9. An improved process as claimed in claim 7 wherein the alkali metal hydroxides used is sodium hydroxide.

10. An improved process as claimed in claim 1 wherein the amount of inorganic base used vary between 0.5 and 1.6 (w/w) equivalents calculated on the starting compound loratadine

11. An improved process as claimed in claim 1 wherein 1-1.6 (w/w)equivalents of base is used

12. An improved process as claimed in claim 1 wherein the base used is 1.1 (w/w) equivalents.

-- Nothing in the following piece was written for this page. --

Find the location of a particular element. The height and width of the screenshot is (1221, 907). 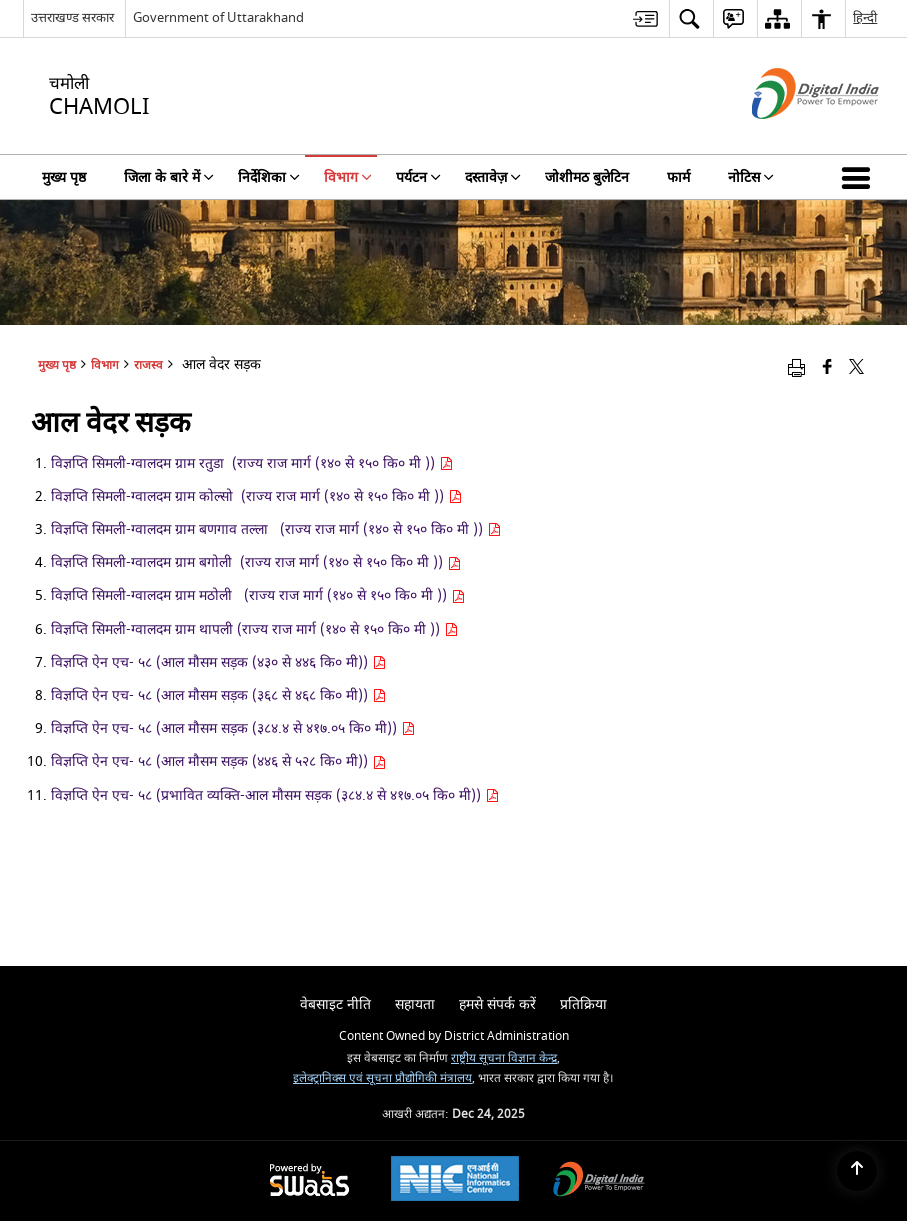

वेबसाइट नीति [menuitem] is located at coordinates (335, 1004). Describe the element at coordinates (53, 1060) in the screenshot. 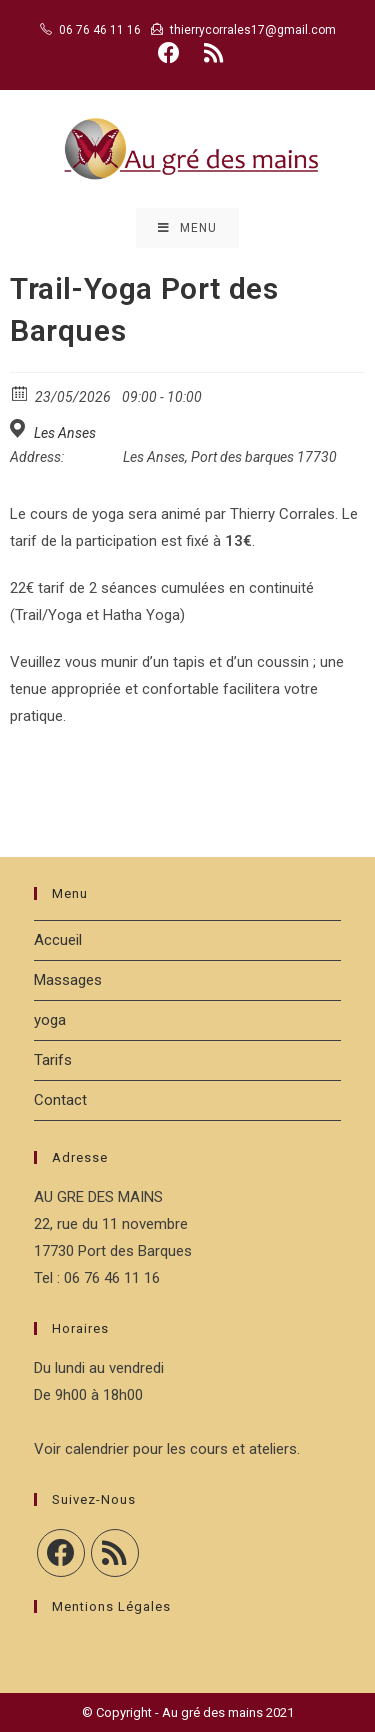

I see `Tarifs` at that location.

13. An improved process as claimed in claim 1 wherein the reaction is carried out at a temperature between 60° and 100° C. or at respective refluxing temperature, preferably between 80° and 95° C. more preferably between 85 to 90° C.

14. An improved process as claimed in claim 1 wherein the amount of water added is 2 to 4 times of the solvent employed.

15. An improved process where in the isolation is effected by filtration.